* About this exercise: Task for the records below: copy exactly, and only, the line containing "Accounting (54, 1245)" and every line after it to the end, with pictures left out.

* Data extracts:
Segment Open

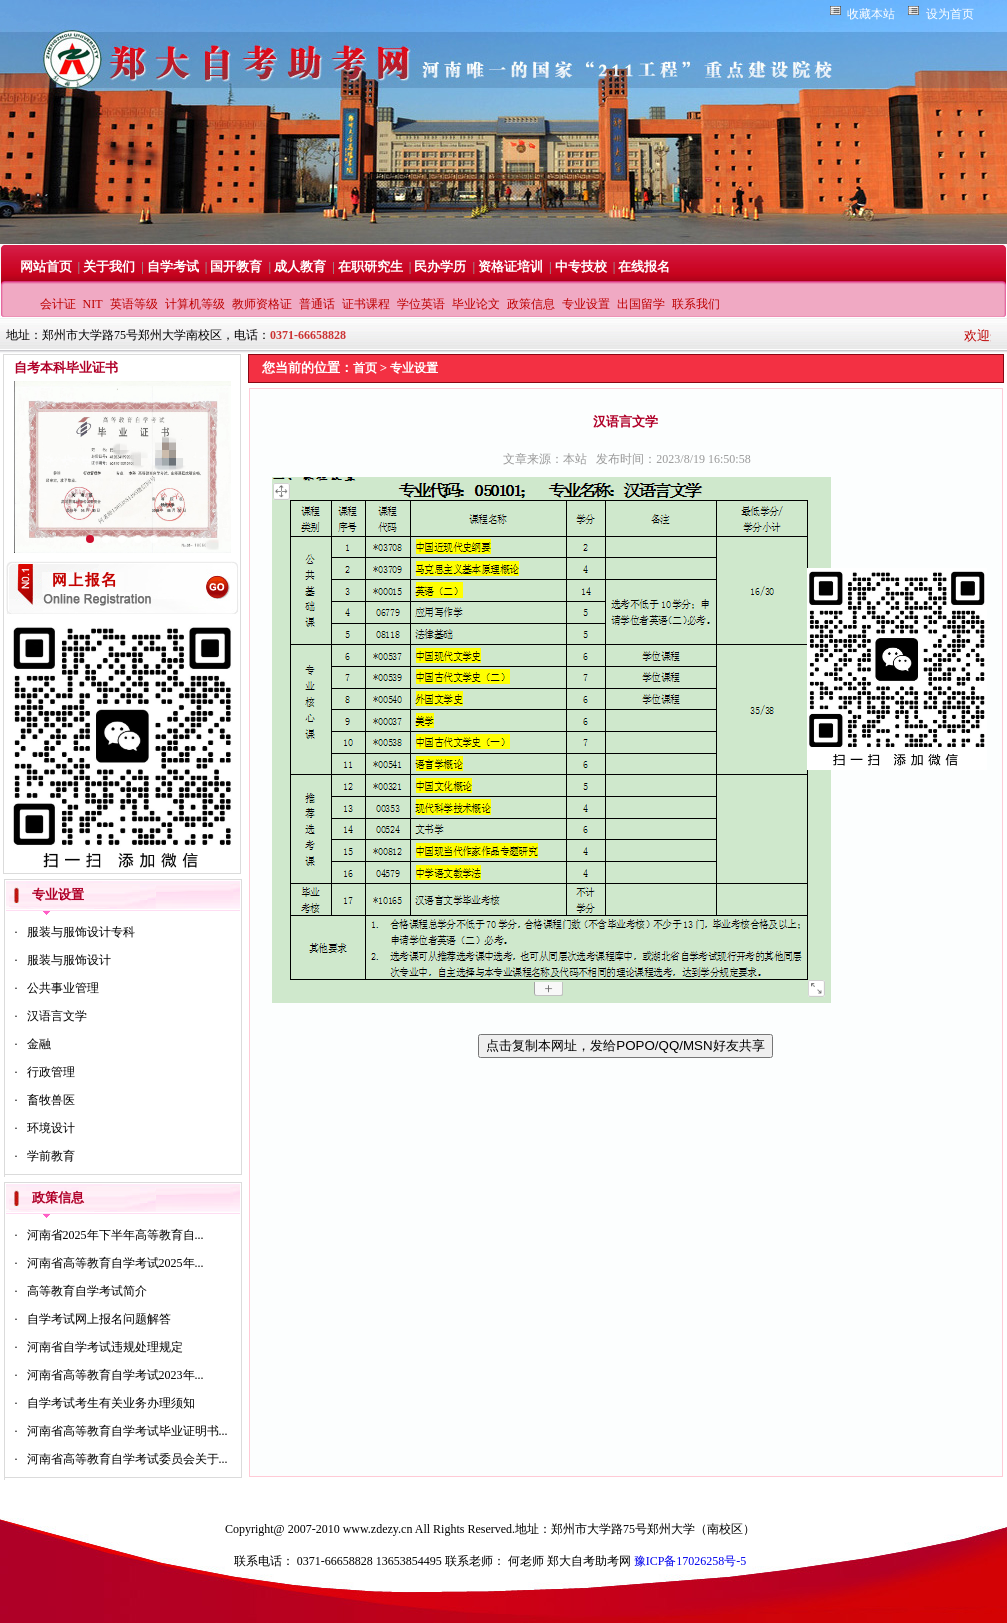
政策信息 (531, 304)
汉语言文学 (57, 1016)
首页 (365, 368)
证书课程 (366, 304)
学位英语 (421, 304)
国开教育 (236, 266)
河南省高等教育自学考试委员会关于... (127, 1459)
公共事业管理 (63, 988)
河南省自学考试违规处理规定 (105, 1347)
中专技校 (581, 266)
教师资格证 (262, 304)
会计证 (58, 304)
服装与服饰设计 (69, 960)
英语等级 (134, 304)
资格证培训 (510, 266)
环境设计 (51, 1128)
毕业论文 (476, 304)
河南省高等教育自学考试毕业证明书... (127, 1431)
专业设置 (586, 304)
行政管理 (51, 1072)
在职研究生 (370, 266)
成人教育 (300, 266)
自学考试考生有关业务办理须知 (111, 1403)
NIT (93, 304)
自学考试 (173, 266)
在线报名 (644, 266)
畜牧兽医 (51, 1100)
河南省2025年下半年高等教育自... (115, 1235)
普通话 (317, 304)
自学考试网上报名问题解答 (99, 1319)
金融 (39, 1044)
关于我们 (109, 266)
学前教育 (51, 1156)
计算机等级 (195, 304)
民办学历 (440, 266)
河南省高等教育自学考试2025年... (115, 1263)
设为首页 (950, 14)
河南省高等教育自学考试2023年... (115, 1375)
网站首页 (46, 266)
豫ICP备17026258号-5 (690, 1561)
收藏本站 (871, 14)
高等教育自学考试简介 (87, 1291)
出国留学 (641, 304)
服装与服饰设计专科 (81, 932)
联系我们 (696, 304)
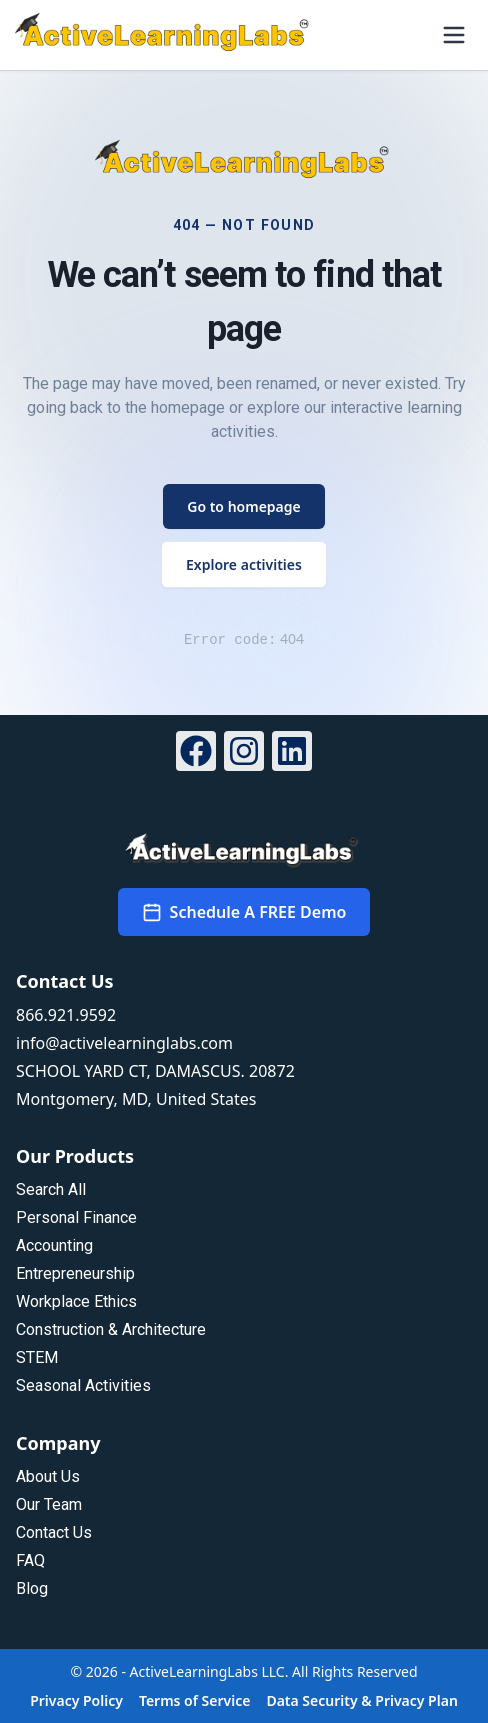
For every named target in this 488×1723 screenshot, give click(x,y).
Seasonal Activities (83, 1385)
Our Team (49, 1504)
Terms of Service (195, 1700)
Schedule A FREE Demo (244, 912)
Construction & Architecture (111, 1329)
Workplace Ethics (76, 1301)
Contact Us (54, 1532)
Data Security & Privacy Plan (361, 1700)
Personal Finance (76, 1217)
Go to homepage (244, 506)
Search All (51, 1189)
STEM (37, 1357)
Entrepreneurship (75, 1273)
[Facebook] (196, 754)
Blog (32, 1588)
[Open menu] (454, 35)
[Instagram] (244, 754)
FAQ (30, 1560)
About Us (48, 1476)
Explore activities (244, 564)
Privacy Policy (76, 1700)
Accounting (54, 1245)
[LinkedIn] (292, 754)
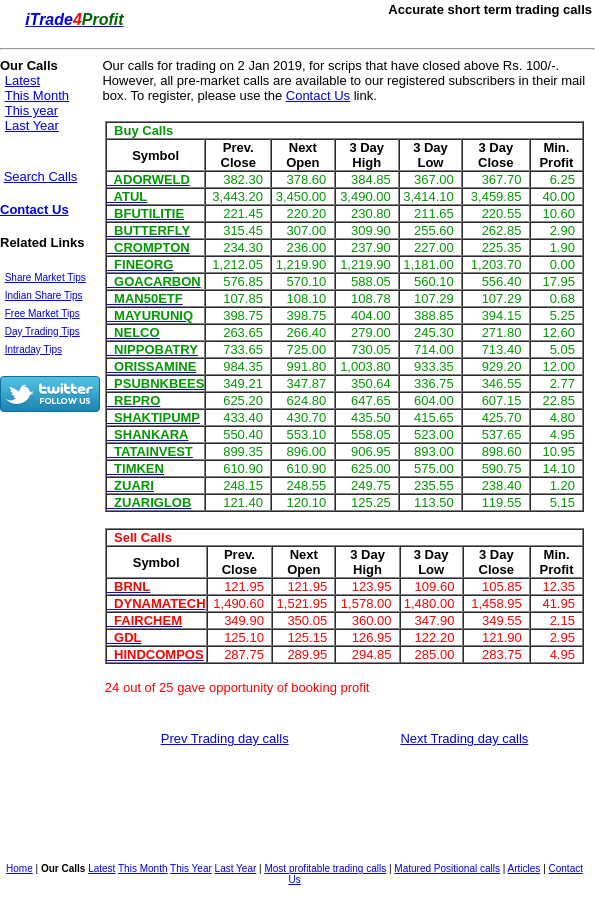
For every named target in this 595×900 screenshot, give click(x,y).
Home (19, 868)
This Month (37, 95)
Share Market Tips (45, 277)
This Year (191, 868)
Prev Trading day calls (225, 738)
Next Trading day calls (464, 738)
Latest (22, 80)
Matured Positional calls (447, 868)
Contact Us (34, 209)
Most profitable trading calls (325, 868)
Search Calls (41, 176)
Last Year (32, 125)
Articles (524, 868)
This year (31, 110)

Segment Closed

* Reply:
Accounting (54, 1245)
[LinkedIn] (292, 754)
For every named target in this 595×900 screenshot, give click(x,y).
Home (19, 868)
This Month (37, 95)
Share Market Tips (45, 277)
This Year (191, 868)
Prev Trading day calls (225, 738)
Next Trading day calls (464, 738)
Latest (22, 80)
Matured Positional calls (447, 868)
Contact Us (34, 209)
Most profitable trading calls (325, 868)
Search Calls (41, 176)
Last Year (32, 125)
Articles (524, 868)
This year (31, 110)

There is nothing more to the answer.